Verizon’s 3Q08 numbers reveal great progress for FiOS. They added 233K new FiOS TV customers and 225K new FiOS Internet customers, both of which fueled a 45% gain in broadband and video revenues over the previous year. Penetration rates are 19.7% for FiOS TV and 24.2 % for FiOS Internet – impressive numbers. The earnings release had all the typical fanfare and chest bumping rhetoric about how fantastic everything is. Do you feel a “But” coming on? Here it is. Verizon has a FIOS customer service problem that is brewing under the surface, which if not addressed, could come back to haunt them. A Google search for “FiOS Customer Service Problems” yielded me 477K results. Substitute Comcast for FiOS and you get 265K. Granted, not a scientific study, but you get my point.
The reality is it’s not the sheer numbers that are the problem. The vast majority of FiOS service orders go off without a hitch, resulting in satisfied customers. But from my observation, the minority of customers who have a problem, enter some form of “FiOS customer service hell,” desperately looking for a way out. I count myself as one of the helpless souls. I’ve heard anecdotally about FiOS customer service problems over the past couple years, but now I’ve experienced it. Verizon – you have a problem. You’ve spent considerable resources on automating much of the process, which I realize is necessary for an undertaking of this scale. But when those systems break down, and a customer gets caught in them, there is no way out. You’re left in some type of FiOS purgatory, which causes you to spend hours upon hours on the phone with CSR’s who are unable (or inept) to solve a problem. Here are two consistent problems that my rudimentary research revealed – you have serious problems with number porting from online orders and your billing system is wreaking havoc with too many customers. I suspect Verizon execs dismiss a “FiOS customer service problem” exists, since the majority of customers are being attended to just fine.
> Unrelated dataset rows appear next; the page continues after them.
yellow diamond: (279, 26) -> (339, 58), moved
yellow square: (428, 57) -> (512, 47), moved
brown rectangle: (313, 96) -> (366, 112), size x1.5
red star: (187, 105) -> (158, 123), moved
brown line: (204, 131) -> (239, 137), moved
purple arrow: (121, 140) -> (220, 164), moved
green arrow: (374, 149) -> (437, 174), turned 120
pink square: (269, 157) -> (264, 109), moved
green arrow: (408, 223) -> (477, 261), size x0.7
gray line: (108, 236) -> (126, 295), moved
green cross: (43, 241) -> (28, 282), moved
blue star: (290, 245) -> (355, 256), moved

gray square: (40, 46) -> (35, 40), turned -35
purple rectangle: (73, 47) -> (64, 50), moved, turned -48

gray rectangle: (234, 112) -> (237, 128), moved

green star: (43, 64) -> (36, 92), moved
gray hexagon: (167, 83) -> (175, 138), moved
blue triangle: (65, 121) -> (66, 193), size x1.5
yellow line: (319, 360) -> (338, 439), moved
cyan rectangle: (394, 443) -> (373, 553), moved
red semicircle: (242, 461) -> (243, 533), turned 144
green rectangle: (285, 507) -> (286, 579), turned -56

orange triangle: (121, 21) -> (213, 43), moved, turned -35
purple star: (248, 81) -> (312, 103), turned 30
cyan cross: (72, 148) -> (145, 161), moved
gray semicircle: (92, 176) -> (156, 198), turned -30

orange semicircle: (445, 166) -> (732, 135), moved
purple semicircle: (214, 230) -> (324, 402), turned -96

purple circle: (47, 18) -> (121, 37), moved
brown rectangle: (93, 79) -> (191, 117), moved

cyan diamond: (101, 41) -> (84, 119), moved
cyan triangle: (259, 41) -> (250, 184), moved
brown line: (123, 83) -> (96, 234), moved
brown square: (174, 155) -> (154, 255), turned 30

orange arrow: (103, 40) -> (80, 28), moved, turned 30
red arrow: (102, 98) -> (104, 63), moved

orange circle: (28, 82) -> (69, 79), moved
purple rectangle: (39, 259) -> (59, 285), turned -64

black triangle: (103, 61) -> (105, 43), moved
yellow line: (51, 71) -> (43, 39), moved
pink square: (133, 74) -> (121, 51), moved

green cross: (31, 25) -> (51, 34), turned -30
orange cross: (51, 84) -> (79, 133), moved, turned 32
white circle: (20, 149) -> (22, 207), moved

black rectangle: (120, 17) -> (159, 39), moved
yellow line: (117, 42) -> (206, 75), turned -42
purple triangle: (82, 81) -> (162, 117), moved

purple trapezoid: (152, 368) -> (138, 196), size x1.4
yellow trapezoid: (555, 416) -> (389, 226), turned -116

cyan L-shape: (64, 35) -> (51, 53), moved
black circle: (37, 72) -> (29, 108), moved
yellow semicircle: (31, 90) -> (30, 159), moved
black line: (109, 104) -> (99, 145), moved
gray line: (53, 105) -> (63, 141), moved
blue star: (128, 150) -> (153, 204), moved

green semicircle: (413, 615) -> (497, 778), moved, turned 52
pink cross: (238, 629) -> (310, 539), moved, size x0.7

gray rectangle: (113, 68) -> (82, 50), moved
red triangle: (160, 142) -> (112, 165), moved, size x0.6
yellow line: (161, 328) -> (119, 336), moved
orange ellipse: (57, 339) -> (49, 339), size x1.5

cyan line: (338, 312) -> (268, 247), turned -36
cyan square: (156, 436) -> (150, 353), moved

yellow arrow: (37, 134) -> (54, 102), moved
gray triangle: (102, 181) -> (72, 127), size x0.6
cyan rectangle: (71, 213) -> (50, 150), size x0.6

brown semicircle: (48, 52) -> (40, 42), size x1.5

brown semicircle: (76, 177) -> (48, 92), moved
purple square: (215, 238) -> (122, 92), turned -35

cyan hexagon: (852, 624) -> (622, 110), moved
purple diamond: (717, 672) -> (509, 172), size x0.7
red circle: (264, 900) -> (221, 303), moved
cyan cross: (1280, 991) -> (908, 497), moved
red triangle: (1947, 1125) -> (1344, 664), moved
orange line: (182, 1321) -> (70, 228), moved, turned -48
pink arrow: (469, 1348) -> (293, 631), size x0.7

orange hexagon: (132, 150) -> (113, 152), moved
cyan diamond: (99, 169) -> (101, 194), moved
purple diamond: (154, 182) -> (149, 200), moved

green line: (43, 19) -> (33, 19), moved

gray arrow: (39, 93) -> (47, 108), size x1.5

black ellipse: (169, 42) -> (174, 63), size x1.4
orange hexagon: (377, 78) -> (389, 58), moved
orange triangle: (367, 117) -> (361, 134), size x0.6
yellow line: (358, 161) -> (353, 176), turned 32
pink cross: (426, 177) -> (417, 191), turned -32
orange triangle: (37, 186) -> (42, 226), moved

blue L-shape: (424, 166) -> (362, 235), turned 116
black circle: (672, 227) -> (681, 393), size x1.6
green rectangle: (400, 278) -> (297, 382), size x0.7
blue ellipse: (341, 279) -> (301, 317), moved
But I sense some potential damage to the Verizon and FiOS brands, if not addressed. There are a lot of frustrated people out there who talk to a lot of other people, creating what appears to be a groundswell of negative perception. You may want to put “the network” and “that guy” on the case. If not, you may find yourself a year or so down the road, scratching your head trying to figure out where all that FiOS progress went.
I am in total agreement with the points about lack of customer service. Not only bad but seems like it was designed to create irate customers. It seems like every time a technician is scheduled to show up and they don’t make it this gets recorded as “customer not home”. To make it worse they then show that the appointment is for a couple of days out from the originally scheduled date. Meanwhile, my Internet connection still drops every time I get an incoming phone call or absent-mindedly pick up the phone to make an outgoing call.